● **INSTRUCTIONS FOR THE TASK**
Pull out every line of the listing below where "data" appears.
• • • •
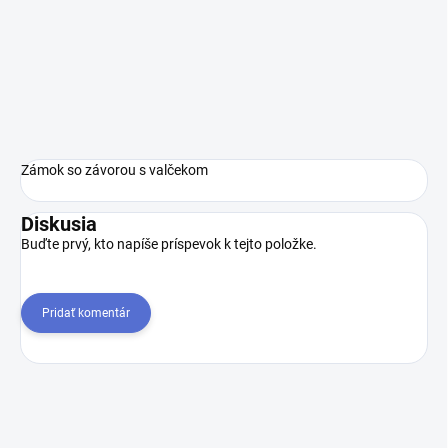
Zámok so závorou s valčekom
Diskusia
Buďte prvý, kto napíše príspevok k tejto položke.
Pridať komentár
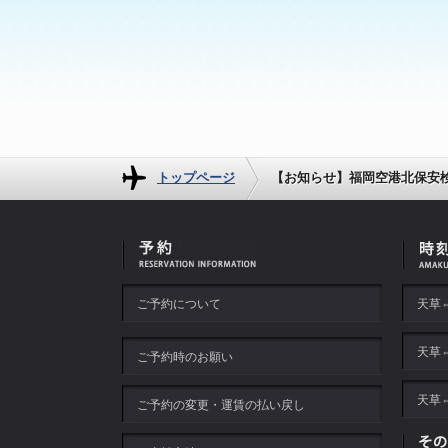
トップページ
【お知らせ】福岡空港北保安
ご予約について
天草
天草
ご予約時のお願い
天草
ご予約の変更・運賃の払い戻し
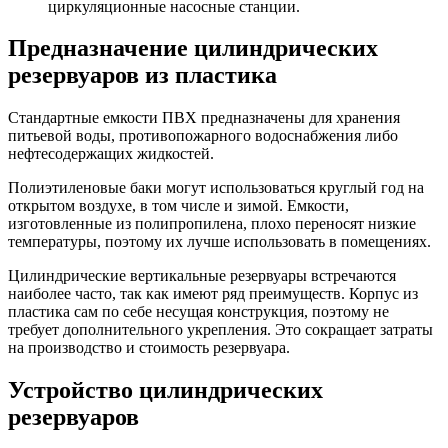
циркуляционные насосные станции.
Предназначение цилиндрических
резервуаров из пластика
Стандартные емкости ПВХ предназначены для хранения
питьевой воды, противопожарного водоснабжения либо
нефтесодержащих жидкостей.
Полиэтиленовые баки могут использоваться круглый год на
открытом воздухе, в том числе и зимой. Емкости,
изготовленные из полипропилена, плохо переносят низкие
температуры, поэтому их лучше использовать в помещениях.
Цилиндрические вертикальные резервуары встречаются
наиболее часто, так как имеют ряд преимуществ. Корпус из
пластика сам по себе несущая конструкция, поэтому не
требует дополнительного укрепления. Это сокращает затраты
на производство и стоимость резервуара.
Устройство цилиндрических
резервуаров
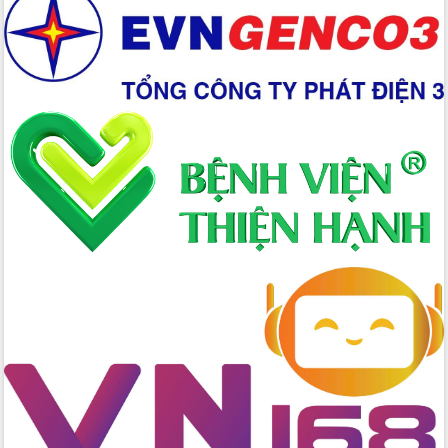
Hồ Thị Nguyên Thảo làm việc tại Trung
tâm Phục vụ hành chính công xã Ea
Phê
Xây dựng nền hành chính số đồng
hành cùng nông dân dân, doanh nghiệp
Giai đoạn 2026-2030, Đắk Lắk phấn
đấu có 77% xã đạt chuẩn nông thôn
mới
Chuyển đổi số 'mở đường' cho nông
nghiệp Đắk Lắk tăng trưởng bứt phá
Triển khai đồng bộ đo đạc, lập hồ sơ
địa chính, hoàn thiện cơ sở dữ liệu đất
đai
Ứng dụng sinh trắc học - Bước tiến
trong hành trình chuyển đổi số tại Đắk
Lắk
Đắk Lắk nâng cao hiệu quả công tác
Đảng từ Sổ tay đảng viên điện tử
Đắk Lắk đẩy mạnh nuôi biển công
nghệ, hướng tới phát triển thủy sản
bền vững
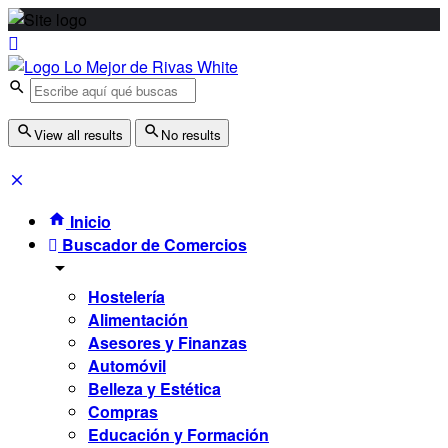
View all results
No results
Inicio
Buscador de Comercios
Hostelería
Alimentación
Asesores y Finanzas
Automóvil
Belleza y Estética
Compras
Educación y Formación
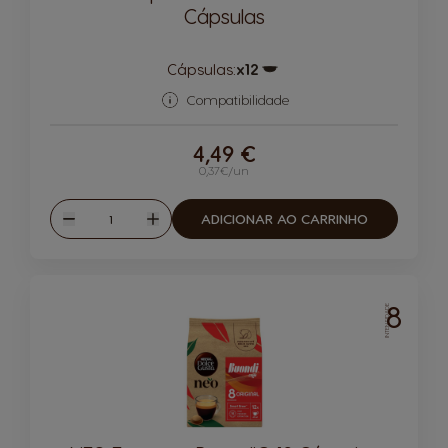
Cápsulas
Cápsulas:
x12
Ícone de cápsula
Compatibilidade
4,49 €
0,37€/un
Quantidade
ADICIONAR AO CARRINHO
Reduzir
Aumentar
8
INTENSIDADE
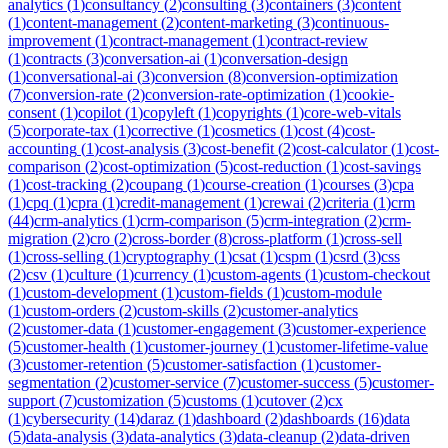
analytics
(
1
)
consultancy
(
2
)
consulting
(
3
)
containers
(
3
)
content
(
1
)
content-management
(
2
)
content-marketing
(
3
)
continuous-
improvement
(
1
)
contract-management
(
1
)
contract-review
(
1
)
contracts
(
3
)
conversation-ai
(
1
)
conversation-design
(
1
)
conversational-ai
(
3
)
conversion
(
8
)
conversion-optimization
(
7
)
conversion-rate
(
2
)
conversion-rate-optimization
(
1
)
cookie-
consent
(
1
)
copilot
(
1
)
copyleft
(
1
)
copyrights
(
1
)
core-web-vitals
(
5
)
corporate-tax
(
1
)
corrective
(
1
)
cosmetics
(
1
)
cost
(
4
)
cost-
accounting
(
1
)
cost-analysis
(
3
)
cost-benefit
(
2
)
cost-calculator
(
1
)
cost-
comparison
(
2
)
cost-optimization
(
5
)
cost-reduction
(
1
)
cost-savings
(
1
)
cost-tracking
(
2
)
coupang
(
1
)
course-creation
(
1
)
courses
(
3
)
cpa
(
1
)
cpq
(
1
)
cpra
(
1
)
credit-management
(
1
)
crewai
(
2
)
criteria
(
1
)
crm
(
44
)
crm-analytics
(
1
)
crm-comparison
(
5
)
crm-integration
(
2
)
crm-
migration
(
2
)
cro
(
2
)
cross-border
(
8
)
cross-platform
(
1
)
cross-sell
(
1
)
cross-selling
(
1
)
cryptography
(
1
)
csat
(
1
)
cspm
(
1
)
csrd
(
3
)
css
(
2
)
csv
(
1
)
culture
(
1
)
currency
(
1
)
custom-agents
(
1
)
custom-checkout
(
1
)
custom-development
(
1
)
custom-fields
(
1
)
custom-module
(
1
)
custom-orders
(
2
)
custom-skills
(
2
)
customer-analytics
(
2
)
customer-data
(
1
)
customer-engagement
(
3
)
customer-experience
(
5
)
customer-health
(
1
)
customer-journey
(
1
)
customer-lifetime-value
(
3
)
customer-retention
(
5
)
customer-satisfaction
(
1
)
customer-
segmentation
(
2
)
customer-service
(
7
)
customer-success
(
5
)
customer-
support
(
7
)
customization
(
5
)
customs
(
1
)
cutover
(
2
)
cx
(
1
)
cybersecurity
(
14
)
daraz
(
1
)
dashboard
(
2
)
dashboards
(
16
)
data
(
5
)
data-analysis
(
3
)
data-analytics
(
3
)
data-cleanup
(
2
)
data-driven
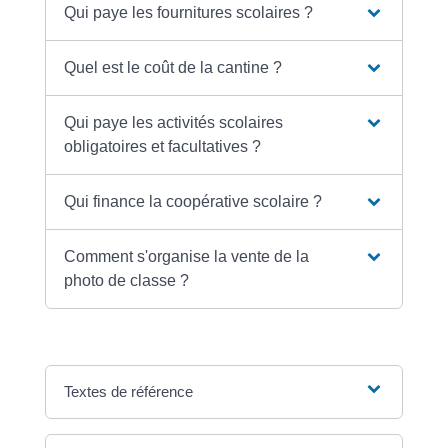
Qui paye les fournitures scolaires ?
Quel est le coût de la cantine ?
Qui paye les activités scolaires
obligatoires et facultatives ?
Qui finance la coopérative scolaire ?
Comment s'organise la vente de la
photo de classe ?
Textes de référence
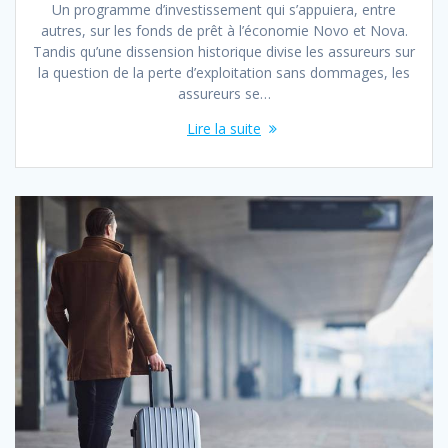
Un programme d’investissement qui s’appuiera, entre
autres, sur les fonds de prêt à l’économie Novo et Nova.
Tandis qu’une dissension historique divise les assureurs sur
la question de la perte d’exploitation sans dommages, les
assureurs se…
Lire la suite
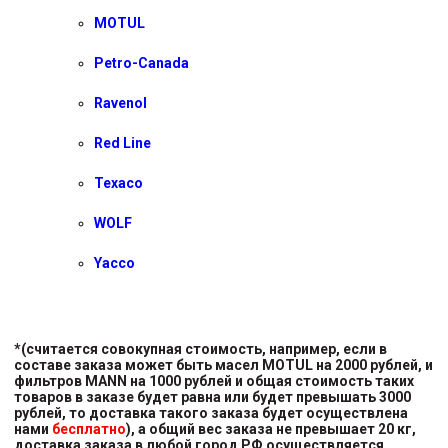
MOTUL
Petro-Canada
Ravenol
Red Line
Texaco
WOLF
Yacco
*(считается совокупная стоимость, например, если в
составе заказа может быть масел MOTUL на 2000 рублей, и
фильтров MANN на 1000 рублей и общая стоимость таких
товаров в заказе будет равна или будет превышать 3000
рублей, то доставка такого заказа будет осуществлена
нами
бесплатно
), а общий вес заказа не превышает 20 кг,
доставка заказа в любой город РФ осуществляется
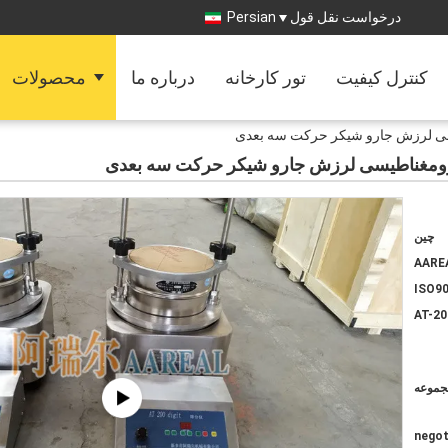
درخواست نقل قول
Persian
کنترل کیفیت
تور کارخانه
درباره ما
محصولات
چین
AARE
ISO90
AT-20
negot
• • • •
● **SOLUTION BELOW**
customer-data
data
data-analysis
data-analytics
data-cleanup
data-driven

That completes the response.